Cette fois la tentation l’emporte, ou plutôt la nature, et lorsque Marguerite revient chercher son fils, elle ne fait plus un vain appel au cœur où vient de s’éveiller inopinément une tendresse nouvelle. Le pauvre ermite, affaibli par les jeûnes, énervé par la solitude, pleure et sanglote comme une femme en apprenant qu’il est père. C’est ce moment que Marguerite choisit pour évoquer devant lui tour à tour les souvenirs sacrés de tout ce qu’il abandonne en se refusant au monde : son vieux père infirme, sa mère privée d’appui, ses frères qu’il a maudits et qu’il doit réconcilier avec leurs parens. Elle lui raconte comment la douce Catherine, sa pauvre petite sœur infirme, est morte tout récemment en l’appelant et sans qu’il vînt lui fermer les yeux. Et ces âmes enfin dont il a charge, dont le Seigneur un jour lui demandera compte, y songe-t-il bien ? Lui opposerait-il ses vœux monastiques? Mais il les a déjà rompus, car ils l’obligeaient à porter de tous côtés la sainte parole, et il s’est lâchement réfugié dans une solitude inféconde... Ébloui par les lumières qui frappent de toutes parts ses yeux dessillés, frère Clément se laisse enfin entraîner et va s’établir avec son fils dans le presbytère où sa mère les attend. Marguerite s’éloigne ensuite de cette maison habitée par tout ce qu’elle aime. Tout au plus, jusqu’au moment où Gérard la rappellera, osera-t-elle à la dérobée venir de temps à autre embrasser leur enfant.

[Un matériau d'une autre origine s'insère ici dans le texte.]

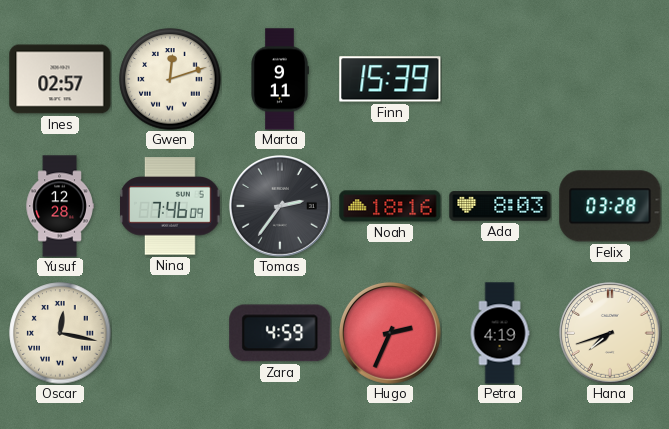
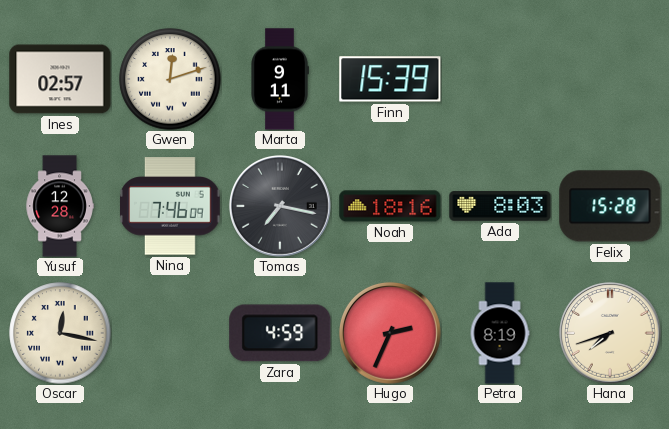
Tomas: 2:36 -> 7:17
Felix: 03:28 -> 15:28
Petra: 4:19 -> 8:19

Ici s’arrêterait infailliblement un roman catholique; mais dans un pays où le célibat ecclésiastique est anathématisé par plus d’une bouche chrétienne comme « une invention vraiment infernale[1], » il est naturel que, malgré la délicatesse de la situation, Marguerite

  1. Nous citons à dessein les expressions mêmes de M. Reade : celibacy of clergy, an invention truly fiendish.